JUBA, Sudan, April 11, (Gurtong) – A group of researchers set up by the Special Committee on Land, Environment and Natural Resources of the Southern Sudan Legislative Assembly are writing a whistle-blowing report on the environmental impact of oil companies working in Upper Nile and Unity State the investigating body’s head said on Wednesday.

 

The researchers are especially worried about the ways in which oil companies are dealing with potentially highly toxic water which is brought to the surface as a by-product of oil production.

 

The report currently in draft follows a Feb-March investigatory trip by the group to oil producing areas of Upper Nile where the consortium Petrodar – including the Sudanese-owned Sudapet - is operating and Unity State where Greater Nile Petroleum Operating Company consortium is active.

 

Aleisio Maluil who headed up the trip, emphasized the scale of operations in these areas.
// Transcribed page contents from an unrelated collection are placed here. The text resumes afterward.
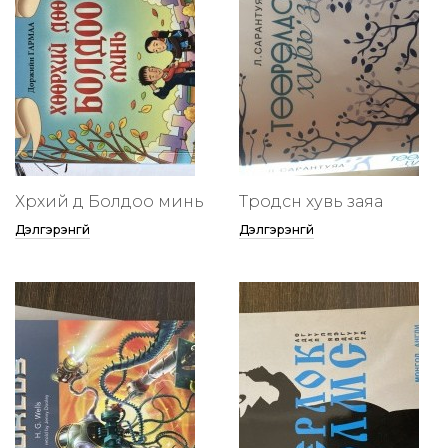
Хөөрхий дөө Болдоо минь
Төөрөодсөн хувь заяа
Дэлгэрэнгүй
Дэлгэрэнгүй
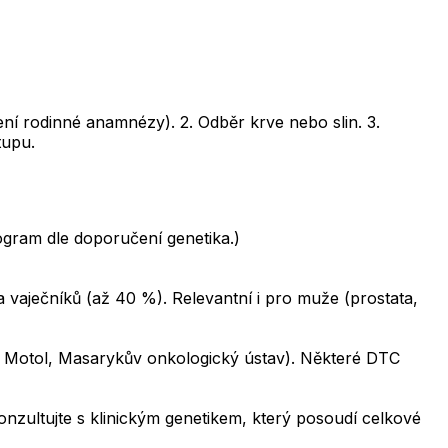
ení rodinné anamnézy). 2. Odběr krve nebo slin. 3.
tupu.
ogram dle doporučení genetika.)
vaječníků (až 40 %). Relevantní i pro muže (prostata,
 Motol, Masarykův onkologický ústav). Některé DTC
onzultujte s klinickým genetikem, který posoudí celkové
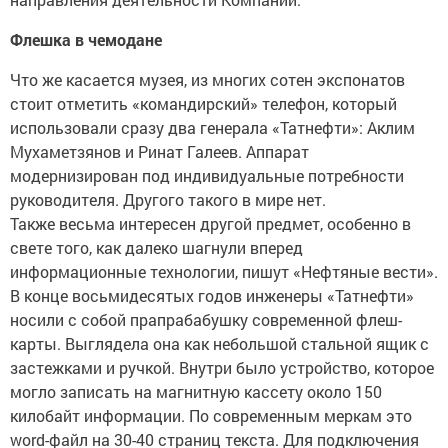
Флешка в чемодане
Что же касается музея, из многих сотен экспонатов
стоит отметить «командирский» телефон, который
использовали сразу два генерала «Татнефти»: Аклим
Мухаметзянов и Ринат Галеев. Аппарат
модернизирован под индивидуальные потребности
руководителя. Другого такого в мире нет.
Также весьма интересен другой предмет, особенно в
свете того, как далеко шагнули вперед
информационные технологии, пишут «Нефтяные вести».
В конце восьмидесятых годов инженеры «Татнефти»
носили с собой прапрабабушку современной флеш-
карты. Выглядела она как небольшой стальной ящик с
застежками и ручкой. Внутри было устройство, которое
могло записать на магнитную кассету около 150
килобайт информации. По современным меркам это
word-файл на 30-40 страниц текста. Для подключения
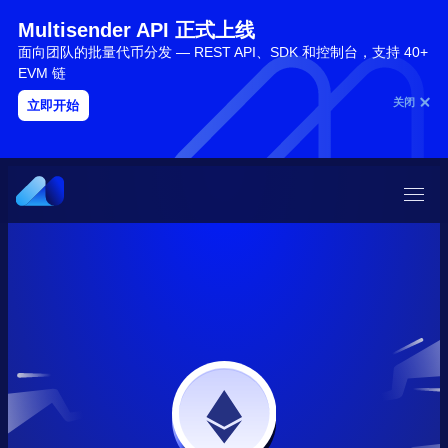
Multisender API 正式上线
面向团队的批量代币分发 — REST API、SDK 和控制台，支持 40+
EVM 链
关闭
立即开始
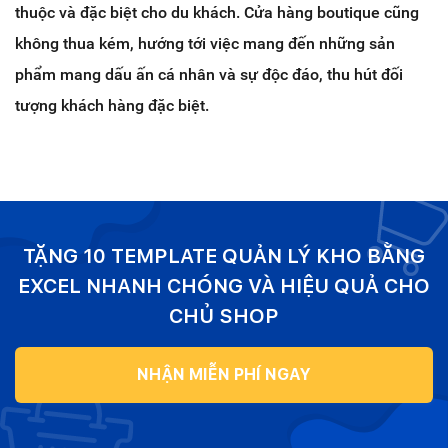
thuộc và đặc biệt cho du khách. Cửa hàng boutique cũng
không thua kém, hướng tới việc mang đến những sản
phẩm mang dấu ấn cá nhân và sự độc đáo, thu hút đối
tượng khách hàng đặc biệt.
TẶNG 10 TEMPLATE QUẢN LÝ KHO BẰNG
EXCEL NHANH CHÓNG VÀ HIỆU QUẢ CHO
CHỦ SHOP
NHẬN MIỄN PHÍ NGAY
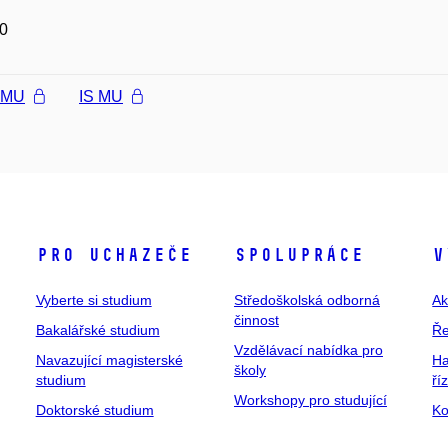
0
l MU
IS MU
Pro uchazeče
Spolupráce
V
Vyberte si studium
Středoškolská odborná
Ak
činnost
Bakalářské studium
Ře
Vzdělávací nabídka pro
Navazující magisterské
Ha
školy
studium
ří
Workshopy pro studující
Doktorské studium
Ko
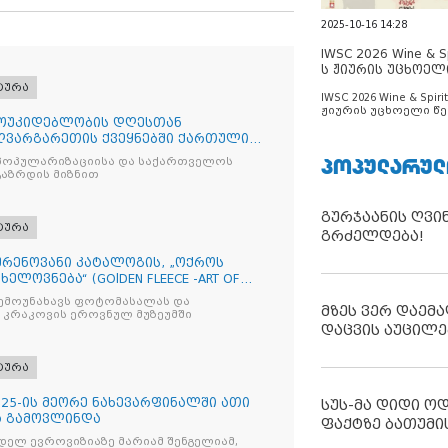
2025-10-16 14:28
IWSC 2026 Wine & Spi
ს ჟიურის უცხოელ
ცნობილია
ტურა
IWSC 2026 Wine & Spirit
ჟიურის უცხოელი წე
ოუკიდებლობის დღესთან
ცნობილია
ღვარგარეთის ქვეყნებში ქართული
 აღ
ᲞᲝᲞᲣᲚᲐᲠᲣᲚ
პოპულარიზაციისა და საქართველოს
გაზრდის მიზნით
გურჯაანის ღვი
ტურა
გრძელდება!
რენოვანი კატალოგის, „ოქროს
ხელოვნება“ (GOlDEN FLEECE -ART OF
შემოუნახავს ფოტომასალას და
მზეს ვერ დაემა
 კრაკოვის ეროვნულ მუზეუმში
დაცვის აუცილე
ტურა
2025-ის მეორე ნახევარფინალში ათი
სუს-მა დიდი ო
ა გამოვლინდა
ფაქტზე ბათუმი
ელ ევროვიზიაზე მარიამ შენგელიამ,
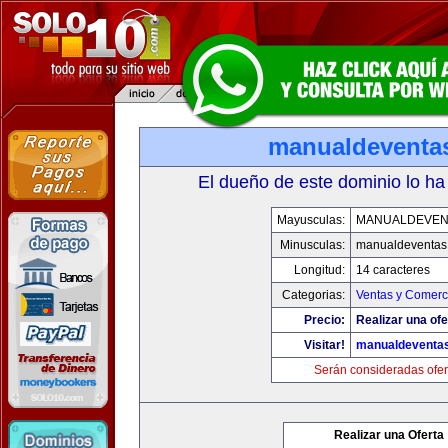
manualdeventa
El dueño de este dominio lo ha
Mayusculas:
MANUALDEVEN
Minusculas:
manualdeventas
Longitud:
14 caracteres
Categorias:
Ventas y Comerci
Precio:
Realizar una ofe
Visitar!
manualdeventa
Serán consideradas ofer
Realizar una Oferta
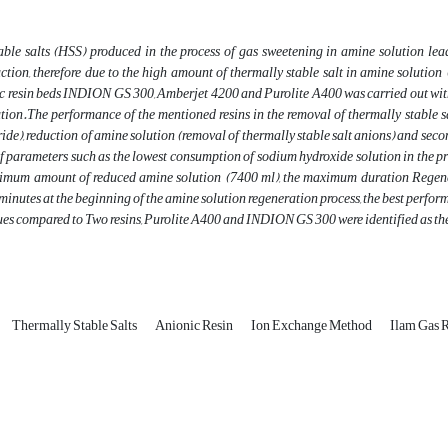
able salts (HSS) produced in the process of gas sweetening in amine solution le
ction, therefore due to the high amount of thermally stable salt in amine soluti
c resin beds INDION GS 300, Amberjet 4200 and Purolite A400 was carried out with t
tion.The performance of the mentioned resins in the removal of thermally stable sa
ide), reduction of amine solution (removal of thermally stable salt anions) and secon
 parameters such as the lowest consumption of sodium hydroxide solution in the pr
ximum amount of reduced amine solution (7400 ml), the maximum duration Regener
 minutes at the beginning of the amine solution regeneration process, the best perfo
es compared to Two resins, Purolite A400 and INDION GS 300 were identified as the m
Thermally Stable Salts
Anionic Resin
Ion Exchange Method
Ilam Gas 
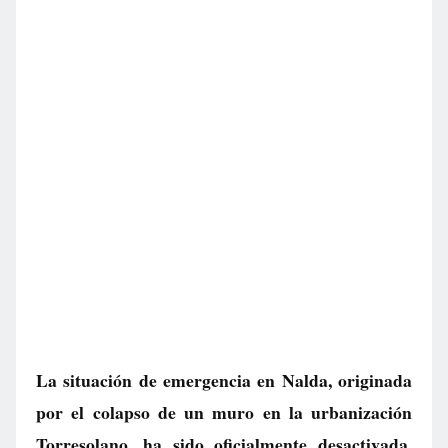
La situación de emergencia en Nalda, originada
por el colapso de un muro en la urbanización
Torresolano, ha sido oficialmente desactivada.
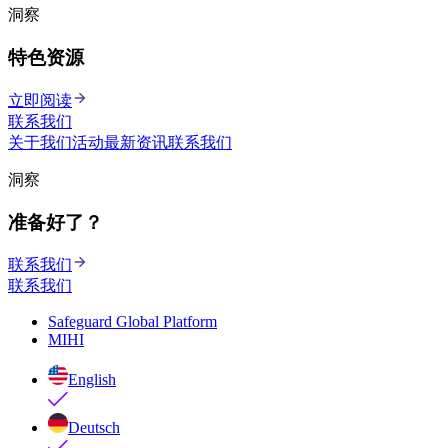
洞察
特色资源
立即阅读
联系我们
关于我们
活动
最新资讯
联系我们
洞察
准备好了？
联系我们
联系我们
Safeguard Global Platform
MIHI
English
Deutsch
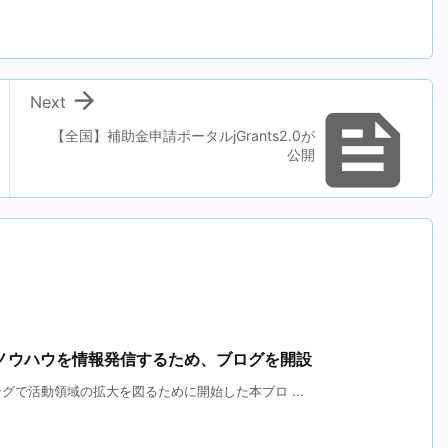

Next

【全国】補助金申請ポータルjGrants2.0が
公開
ノウハウを情報発信するため、ブログを開設
で活動領域の拡大を図るために開始した本ブロ ...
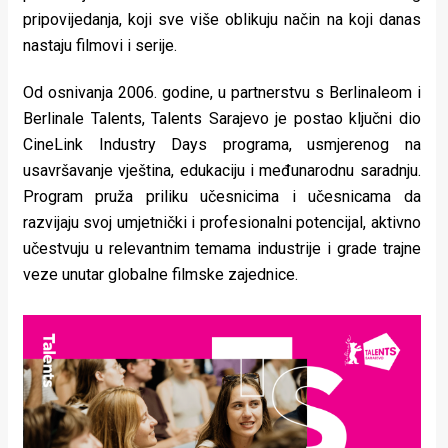
pripovijedanja, koji sve više oblikuju način na koji danas
nastaju filmovi i serije.
Od osnivanja 2006. godine, u partnerstvu s Berlinaleom i
Berlinale Talents, Talents Sarajevo je postao ključni dio
CineLink Industry Days programa, usmjerenog na
usavršavanje vještina, edukaciju i međunarodnu saradnju.
Program pruža priliku učesnicima i učesnicama da
razvijaju svoj umjetnički i profesionalni potencijal, aktivno
učestvuju u relevantnim temama industrije i grade trajne
veze unutar globalne filmske zajednice.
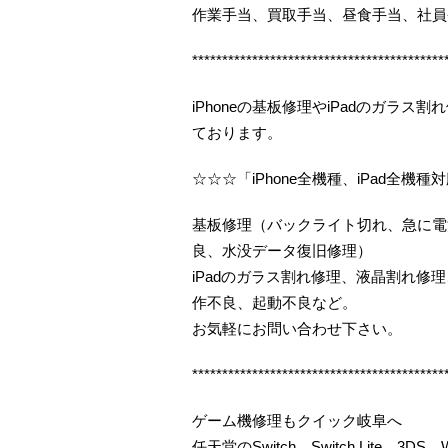
作業手当、買取手当、昼食手当、社員
******************************************
iPhoneの基板修理やiPadのガラ
ております。
☆☆☆「iPhone全機種、iPad全機種
基板修理（バックライト切れ、急に電
良、水没データ復旧修理）
iPadのガラス割れ修理、液晶割れ
作不良、起動不良など。
お気軽にお問い合わせ下さい。
******************************************
ゲーム機修理もクイック岐阜へ
任天堂のSwitch、Switch Lite、3DS、Wi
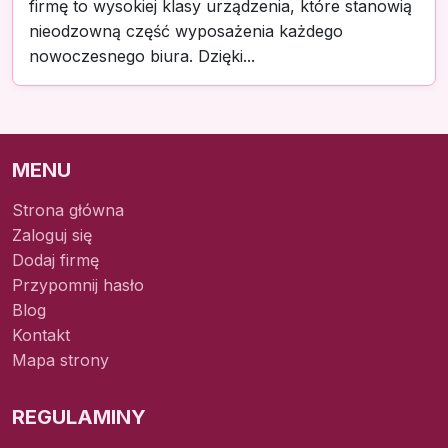
firmę to wysokiej klasy urządzenia, które stanowią
nieodzowną część wyposażenia każdego
nowoczesnego biura. Dzięki...
MENU
Strona główna
Zaloguj się
Dodaj firmę
Przypomnij hasło
Blog
Kontakt
Mapa strony
REGULAMINY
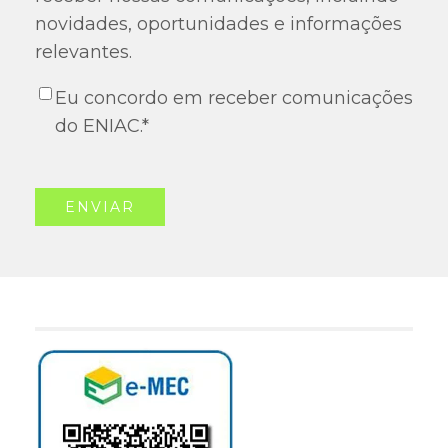
novidades, oportunidades e informações
relevantes.
Eu concordo em receber comunicações
do ENIAC.
*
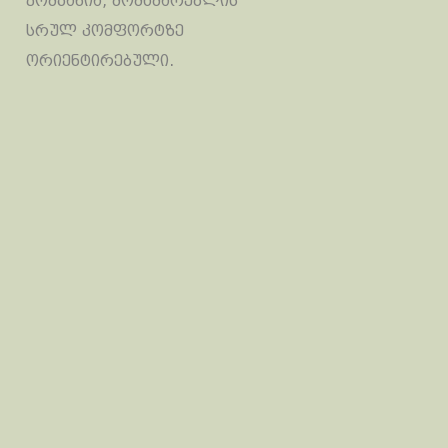
კომპანია, მომხმარებლის
სრულ კომფორტზე
ორიენტირებული.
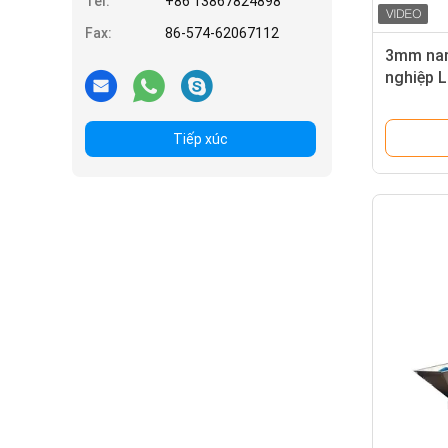
Tel:
+86 13867824898
Fax:
86-574-62067112
3mm nam
nghiệp 
3000mm 
Tiếp xúc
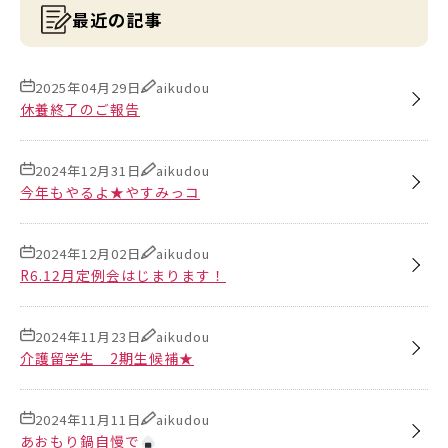
最近の記事
2025年04月29日
aikudou
休養終了のご報告
2024年12月31日
aikudou
今年もやるよ★やすみっコ
2024年12月02日
aikudou
R6.12月定例会はじまります！
2024年11月23日
aikudou
介護留学生 2期生候補★
2024年11月11日
aikudou
あおもり鍋自慢で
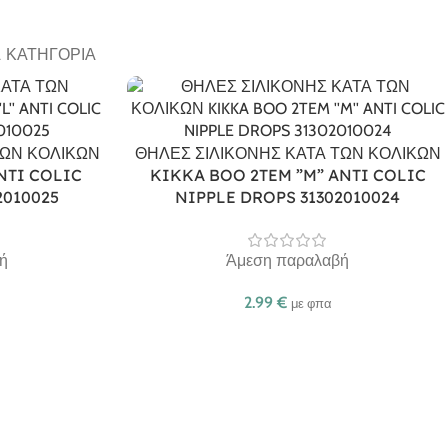
Α ΚΑΤΗΓΟΡΊΑ
ΤΩΝ ΚΟΛΙΚΩΝ
ΘΗΛΕΣ ΣΙΛΙΚΟΝΗΣ ΚΑΤΑ ΤΩΝ ΚΟΛΙΚΩΝ
NTI COLIC
KIKKA BOO 2TEM ”M” ANTI COLIC
2010025
NIPPLE DROPS 31302010024
ή
Άμεση παραλαβή
2.99
€
με φπα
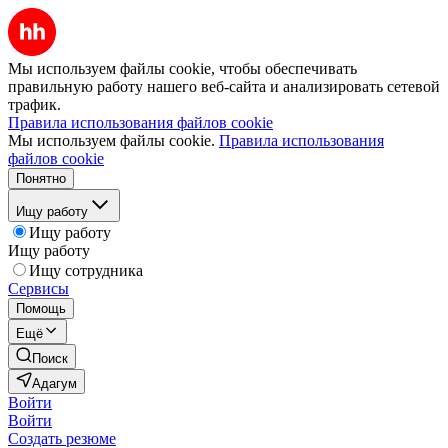
Мы используем файлы cookie, чтобы обеспечивать
правильную работу нашего веб-сайта и анализировать сетевой
трафик.
Правила использования файлов cookie
Мы используем файлы cookie.
Правила использования
файлов cookie
Понятно
Ищу работу
Ищу работу
Ищу работу
Ищу сотрудника
Сервисы
Помощь
Ещё
Поиск
Адагум
Войти
Войти
Создать резюме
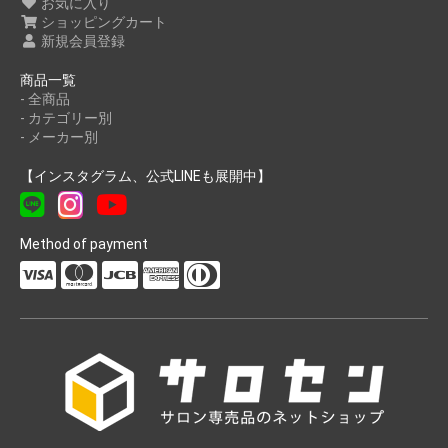
お気に入り
ショッピングカート
新規会員登録
商品一覧
- 全商品
- カテゴリー別
- メーカー別
【インスタグラム、公式LINEも展開中】
Method of payment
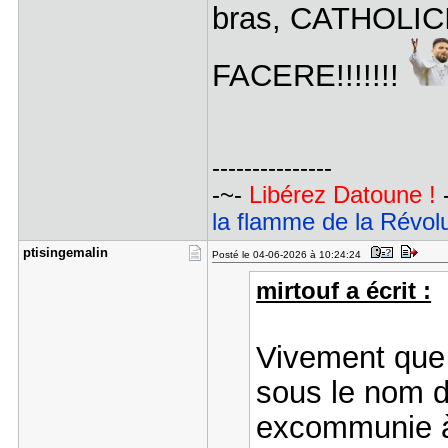
bras, CATHOL
FACERE!!!!!!!
---------------
-~-
Libérez Datoune !
la flamme de la Révolu
ptisingema​lin
Posté le 04-06-2026 à 10:24:24
mirtouf a écrit :
Vivement que 
sous le nom de
excommunie 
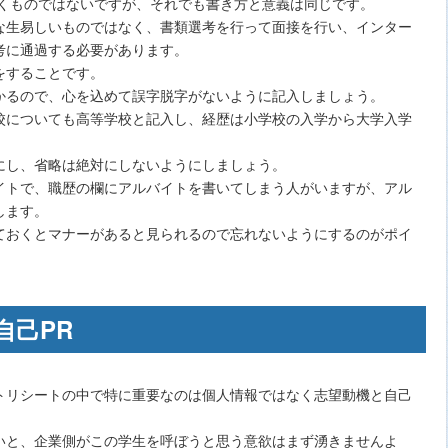
書くものではないですが、それでも書き方と意義は同じです。
な生易しいものではなく、書類選考を行って面接を行い、インター
考に通過する必要があります。
をすることです。
かるので、心を込めて誤字脱字がないように記入しましょう。
校についても高等学校と記入し、経歴は小学校の入学から大学入学
にし、省略は絶対にしないようにしましょう。
イトで、職歴の欄にアルバイトを書いてしまう人がいますが、アル
します。
ておくとマナーがあると見られるので忘れないようにするのがポイ
自己PR
トリシートの中で特に重要なのは個人情報ではなく志望動機と自己
いと、企業側がこの学生を呼ぼうと思う意欲はまず湧きませんよ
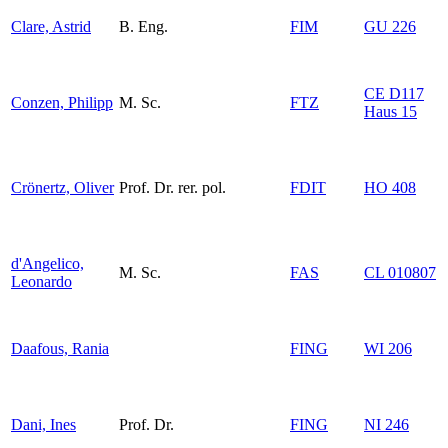
Clare, Astrid
B. Eng.
FIM
GU 226
CE D117
Conzen, Philipp
M. Sc.
FTZ
Haus 15
Crönertz, Oliver
Prof. Dr. rer. pol.
FDIT
HO 408
d'Angelico,
M. Sc.
FAS
CL 010807
Leonardo
Daafous, Rania
FING
WI 206
Dani, Ines
Prof. Dr.
FING
NI 246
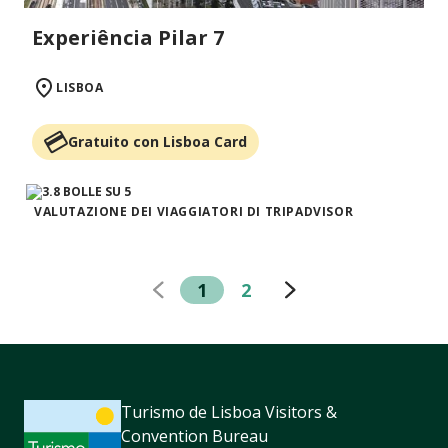
Experiência Pilar 7
LISBOA
Gratuito con Lisboa Card
VALUTAZIONE DEI VIAGGIATORI DI TRIPADVISOR
1
2
Turismo de Lisboa Visitors &
Convention Bureau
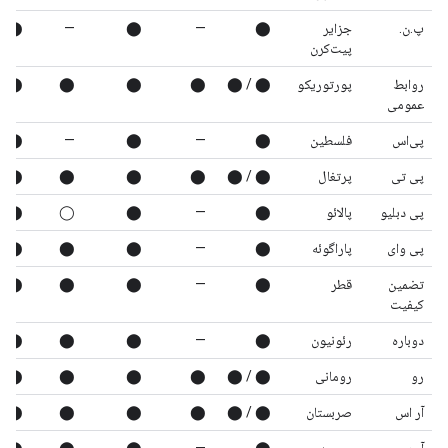
پ.ن.
جزایر
⬤
—
⬤
—
⬤
پیت‌کرن
روابط
پورتوریکو
⬤ / ⬤
⬤
⬤
⬤
⬤
عمومی
پی‌اس
فلسطین
⬤
—
⬤
—
⬤
پی تی
پرتغال
⬤ / ⬤
⬤
⬤
⬤
⬤
پی دبلیو
پالائو
⬤
—
⬤
◯
⬤
پی وای
پاراگوئه
⬤
—
⬤
⬤
⬤
تضمین
قطر
⬤
—
⬤
⬤
⬤
کیفیت
دوباره
رئونیون
⬤
—
⬤
⬤
⬤
رو
رومانی
⬤ / ⬤
⬤
⬤
⬤
⬤
آر اس
صربستان
⬤ / ⬤
⬤
⬤
⬤
⬤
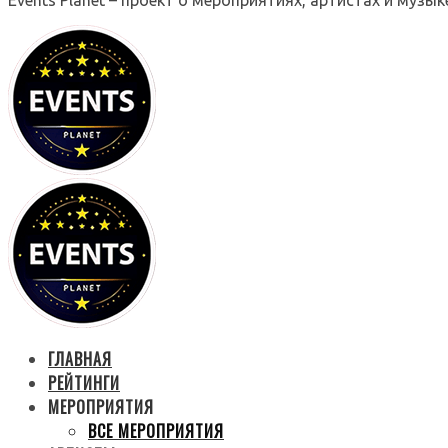
ГЛАВНАЯ
РЕЙТИНГИ
МЕРОПРИЯТИЯ
ВСЕ МЕРОПРИЯТИЯ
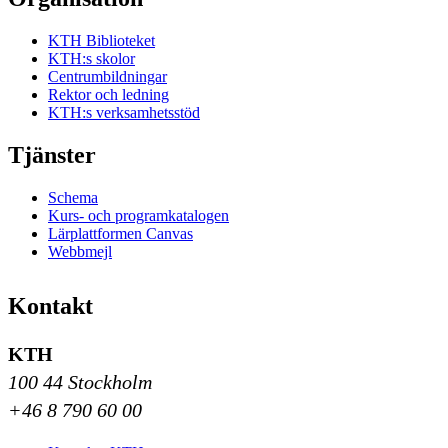
KTH Biblioteket
KTH:s skolor
Centrumbildningar
Rektor och ledning
KTH:s verksamhetsstöd
Tjänster
Schema
Kurs- och programkatalogen
Lärplattformen Canvas
Webbmejl
Kontakt
KTH
100 44 Stockholm
+46 8 790 60 00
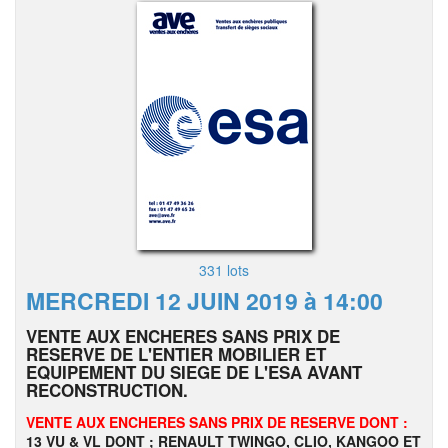
331 lots
MERCREDI 12 JUIN 2019 à 14:00
VENTE AUX ENCHERES SANS PRIX DE
RESERVE DE L'ENTIER MOBILIER ET
EQUIPEMENT DU SIEGE DE L'ESA AVANT
RECONSTRUCTION.
VENTE AUX ENCHERES SANS PRIX DE RESERVE DONT :
13 VU & VL DONT ; RENAULT TWINGO, CLIO, KANGOO ET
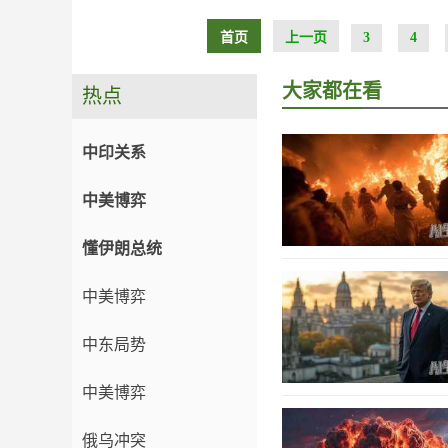
首页
上一页
3
4
大家都在看
热点
中印关系
中美博弈
懂伊朗总统
中美博弈
中东局势
中美博弈
俄乌冲突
He was informed by officials in Upper Nile that there are 100 wells operating in the Paloch area and another 41 in Adar. In Unity State the figures are higher.

 

“They told us that the number of wells operating is 323 in the Heglig area (north of Bentiu) under the Greater Nile Petroleum Operating Company,” said Maluil.

 

“We have fears, and they are based on something,” said Maluil who said that the River Nile was potentially endangered by the activities of the oil companies, “we are ringing an alarm to environmentalists everywhere; the Nile is not Sudan’s alone”.

 

Maluil said he saw storage ponds for the water – which he says can be up to 80 per cent of the fluid that emerges from a well - at central processing facilities in both states.

 

“But we are now operating in dry years, if floods come, then the whole of the Nile is at risk, the area is too flat,” said Maluil “the ponds are fenced and banked but the banks are too low”.

 

“They are thinking they will have to find a way to re-inject the water back into the wells but it will take time,” said Maluil about the operations in Upper Nile. He added that he was provided with no evidence that any means for doing this were being put in place.

 

“The ponds are just dug in the ground, the water could even sink into the water supply,” said Maluil.

 

The investigating also visited the Heglig central processing facility where the oil company there is treating through ‘biomediation’ where plants in and around the ponds are used in a series of four pools to treat the water.

 

“We have suspicions,” said Maluil, who has collected water samples but has not yet found a suitable laboratory to test them after Khartoum University scientists said they could not do it.

 

The body of researchers said that the infamous problem of displacement of people from land in the South to make way for wells is not over yet.

 

“What we have seen in Upper Nile are wells where local people are still sitting now, the company wants to move them but they are saying their rights are not being given,” said Maluil.

 

Maluil is hoping that his report will lead to the legislative assembly and the government of South Sudan to send new health and environment experts back into the field with a wider mandate than his and lead to changes in how oil exploration and drilling is conducted.

 

“There are no monitoring groups to look at the effects of oil exploration and production,” said Maluil, “there is a lack of accountability and transparency”.